When resizeRelocate is called, the virtual layout container will:

- Call computeMin/Pref/Max methods which cascade as usual down the
(virtual) tree (which will end up at real Nodes, like Text and Graphic)
- Use appropriate snapping by delegating this to the LayoutContext
provided (using Label's settings effectively)
- Positioning and resizing each Layoutable in its virtual tree which
ends up positioning also the real Nodes

The algorithm here can then be shared by HBox. HBox would be stripped of
all its layout code, leaving roughly only a set of property
definitions.  It would then internally create the light-weight
HBoxLayout as well (much lighter than a full Node) and delegate the
relevant properties like alignment/spacing to the virtual layout, as
well as its measurement methods (like minSize, prefSize, etc).  Its
layoutChildren would similarly simply call `resizeRelocate` to apply the
layout.

*Bonus*

Generally, the leafs of a virtual layout tree are Nodes, but they don't
strictly have to be.

This opens up a few interesting use cases.  A spacer needed in a virtual
layout doesn't have to be a Node; it can simply be a Layoutable with the
desired metrics, with a no-op resizeRelocate.  The space would be
reserved, but no actual Node needs to occupy it.

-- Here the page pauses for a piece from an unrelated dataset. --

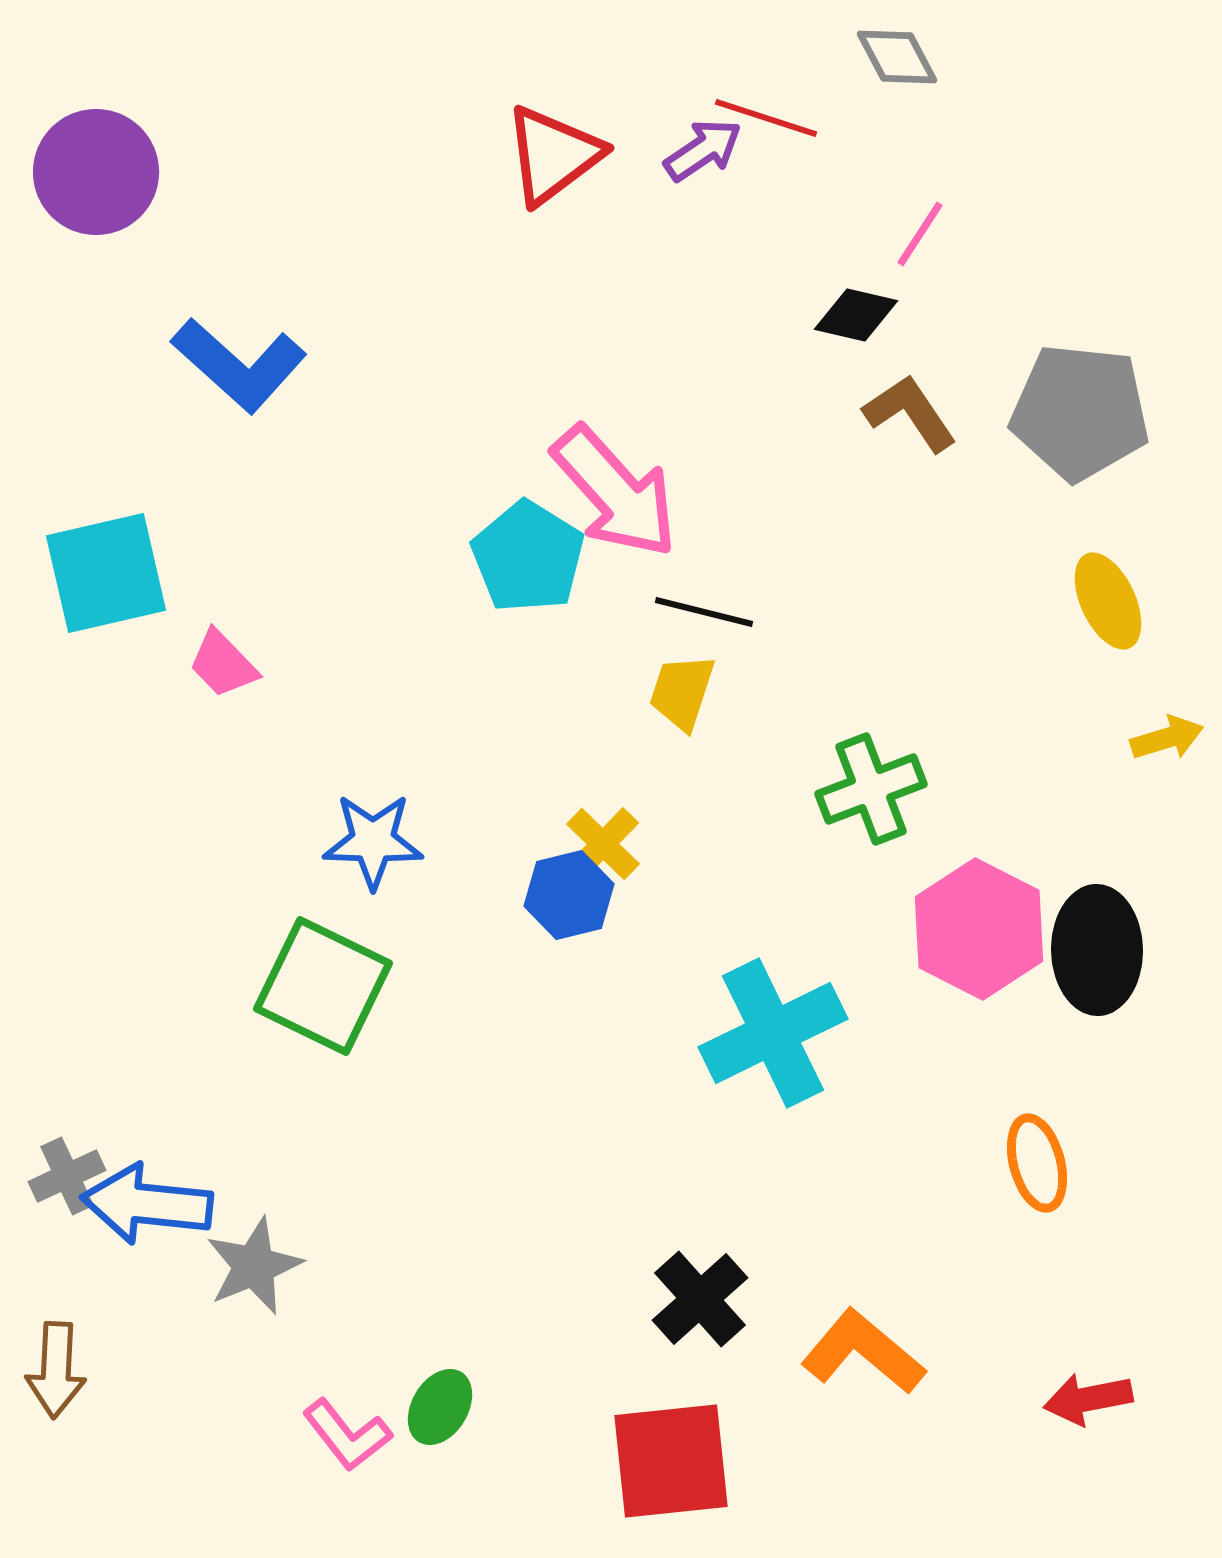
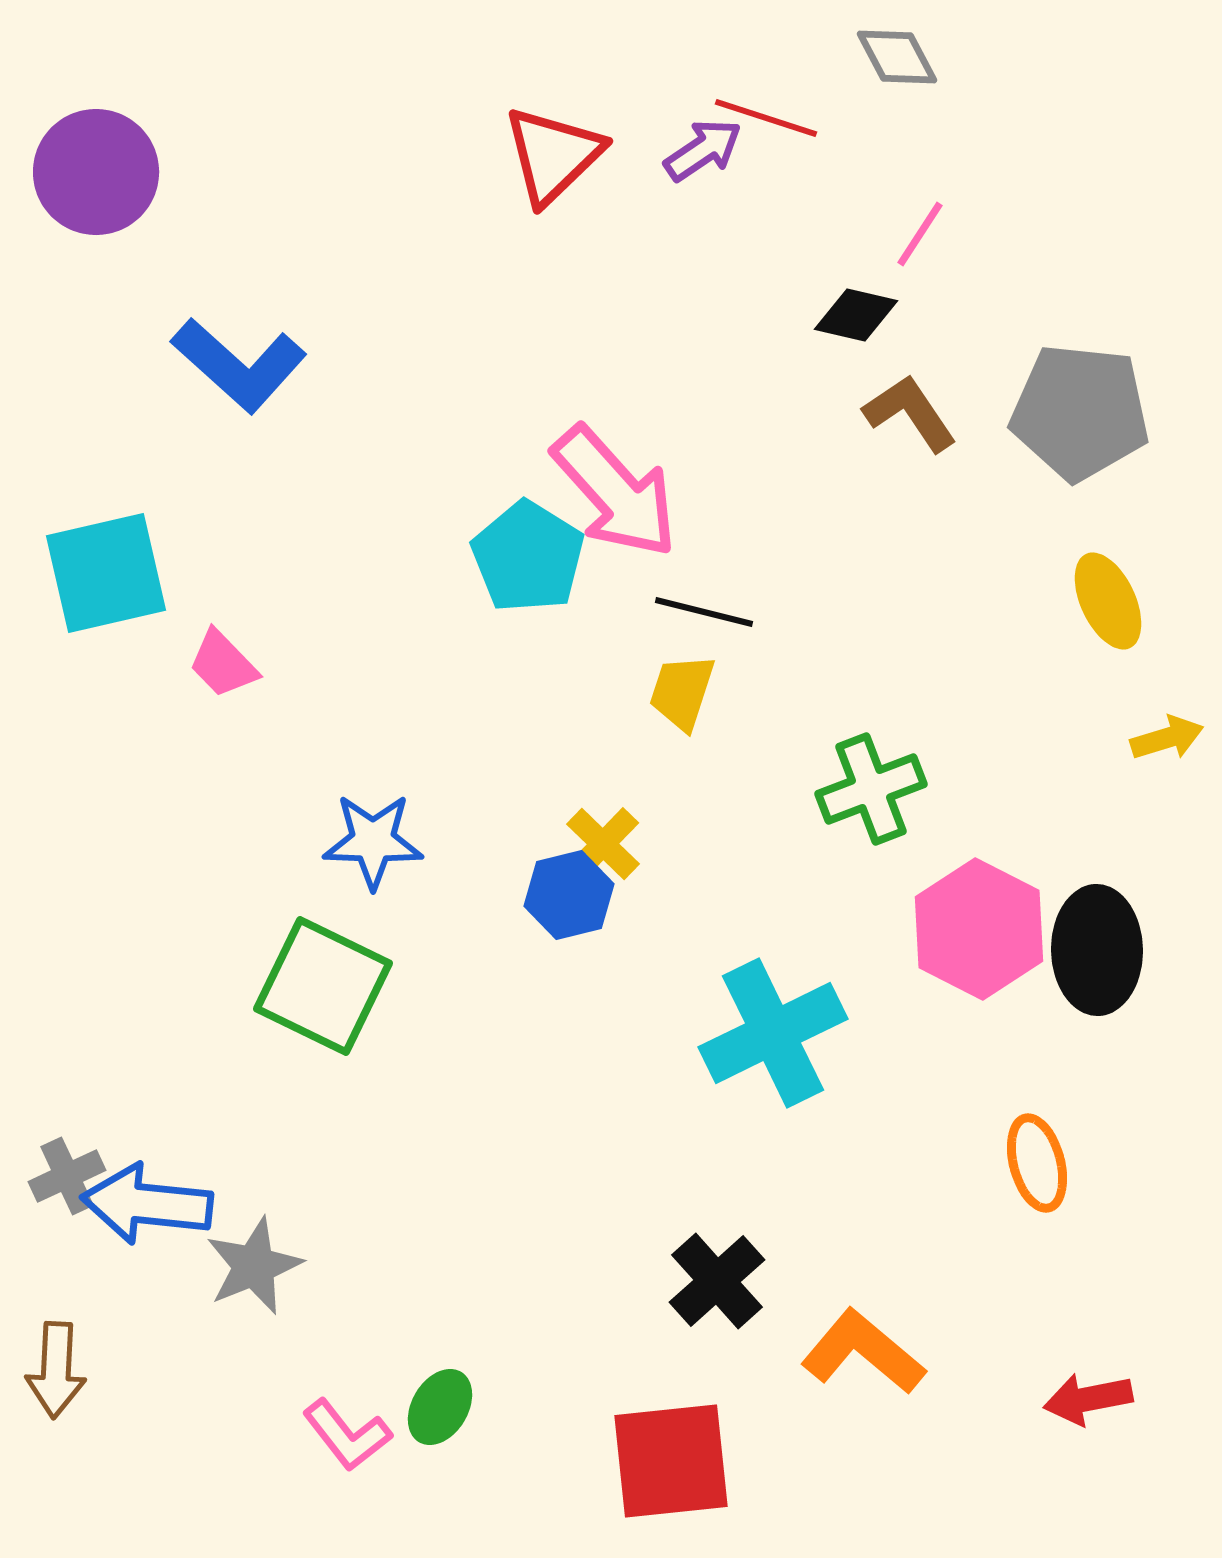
red triangle: rotated 7 degrees counterclockwise
black cross: moved 17 px right, 18 px up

It can also open other use cases, like having a Canvas display boxes
that are positioned via standard layout algorithms that come with
JavaFX.  A leaf Layoutable would then simple draw some primitive on a
Canvas in its resizeRelocate method.

Let me know what you think,

I've got a proof of concept working for all this where I've implemented
HBoxLayout.  The missing to make virtual layouts a lot more integrated
is having Node being able to participate without having to wrap it.